Lideranças governistas dizem estar descartada a decretação de calamidade pública, mecanismo adotado durante a pandemia que permitiria mais liberdade de gastos. Seu acionamento depende da ocorrência de desastre natural ou de crise econômica de grandes proporções. Ao longo da pandemia também foi decretada a “emergência de saúde pública de importância internacional”, ferramenta criada em 2005 especificamente para frear a propagação de doenças. Nenhum dos dois casos é passível de ser aplicado agora.
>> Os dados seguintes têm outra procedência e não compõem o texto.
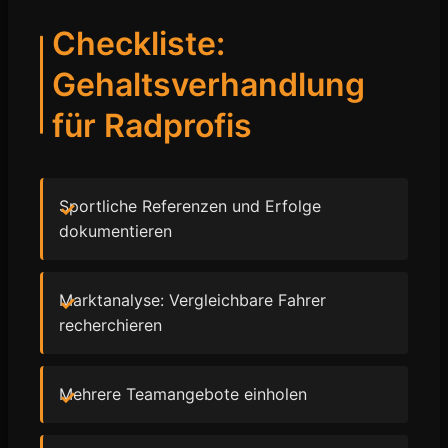
Checkliste:
Gehaltsverhandlung
für Radprofis
Sportliche Referenzen und Erfolge
dokumentieren
Marktanalyse: Vergleichbare Fahrer
recherchieren
Mehrere Teamangebote einholen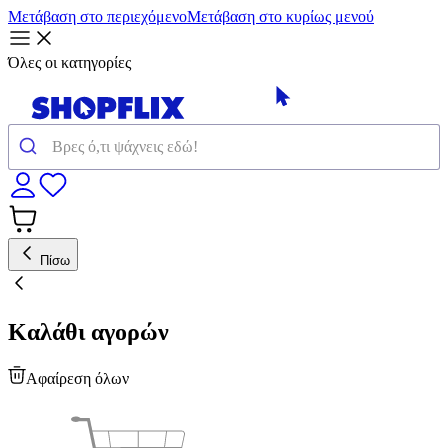
Μετάβαση στο περιεχόμενο
Μετάβαση στο κυρίως μενού
Όλες οι κατηγορίες
Πίσω
Καλάθι αγορών
Αφαίρεση όλων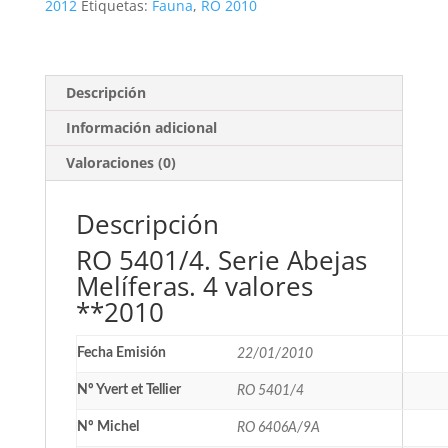
4
2012
Etiquetas:
Fauna
,
RO 2010
valores
**2010
cantidad
Descripción
Información adicional
Valoraciones (0)
Descripción
RO 5401/4. Serie Abejas
Melíferas. 4 valores
**2010
Fecha Emisión
22/01/2010
Nº Yvert et Tellier
RO 5401/4
Nº Michel
RO 6406A/9A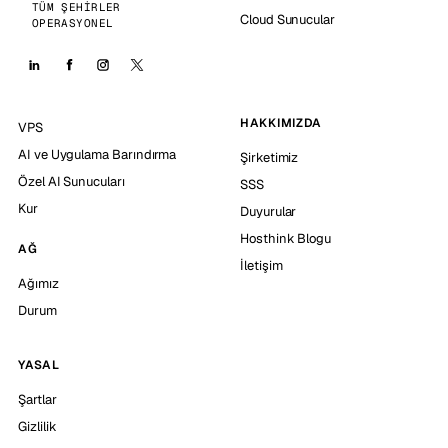
TÜM ŞEHIRLER
Cloud Sunucular
OPERASYONEL
HAKKIMIZDA
VPS
AI ve Uygulama Barındırma
Şirketimiz
Özel AI Sunucuları
SSS
Kur
Duyurular
Hosthink Blogu
AĞ
İletişim
Ağımız
Durum
YASAL
Şartlar
Gizlilik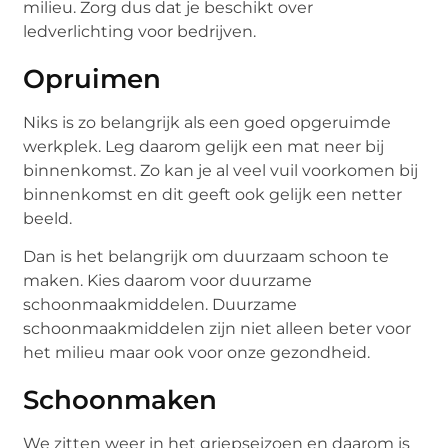
milieu. Zorg dus dat je beschikt over
ledverlichting voor bedrijven.
Opruimen
Niks is zo belangrijk als een goed opgeruimde
werkplek. Leg daarom gelijk een mat neer bij
binnenkomst. Zo kan je al veel vuil voorkomen bij
binnenkomst en dit geeft ook gelijk een netter
beeld.
Dan is het belangrijk om duurzaam schoon te
maken. Kies daarom voor duurzame
schoonmaakmiddelen. Duurzame
schoonmaakmiddelen zijn niet alleen beter voor
het milieu maar ook voor onze gezondheid.
Schoonmaken
We zitten weer in het griepseizoen en daarom is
O relator da PEC dos Combustíveis, senador Fernando Bezerra Coelho (MDB-PE), usou a figura do “estado de emergência” para explicar o que seria proposto. Disse que a situação emergencial é caracterizada pela guerra entre Rússia e Ucrânia, que impacta os preços no Brasil. Bezerra Coelho declarou que ainda não está certo se isso partiria do governo ou do Congresso. Contudo, pode ter se equivocado com os vocábulos jurídicos.

“Estado de emergência” é um termo usado juridicamente para designar dois mecanismos presentes na Constituição: o estado de defesa e o estado de sítio. O primeiro existe para que o país possa reagir a uma “grave e iminente instabilidade institucional” ou a “calamidades de grandes proporções na natureza”. O segundo, deve ser adotado em caso de “comoção grave de repercussão nacional”, guerra ou agressão armada estrangeira. Não parece ser o caso. De qualquer forma, se essas ferramentas fossem usadas, dariam margem a cerceamento de liberdades fundamentais do cidadão.

Portanto, é provável que a ideia do governo não seja utilizar as ferramentas existentes, mas criar um novo mecanismo para driblar as limitações impostas pelas legislações fiscal e eleitoral. Ainda assim correria o risco de enfrentar problemas, já que a Constituição prevê que alterações nas normas eleitorais precisam respeitar o princípio da anualidade, o que vale dizer que não se pode mudar as regras em ano de eleição.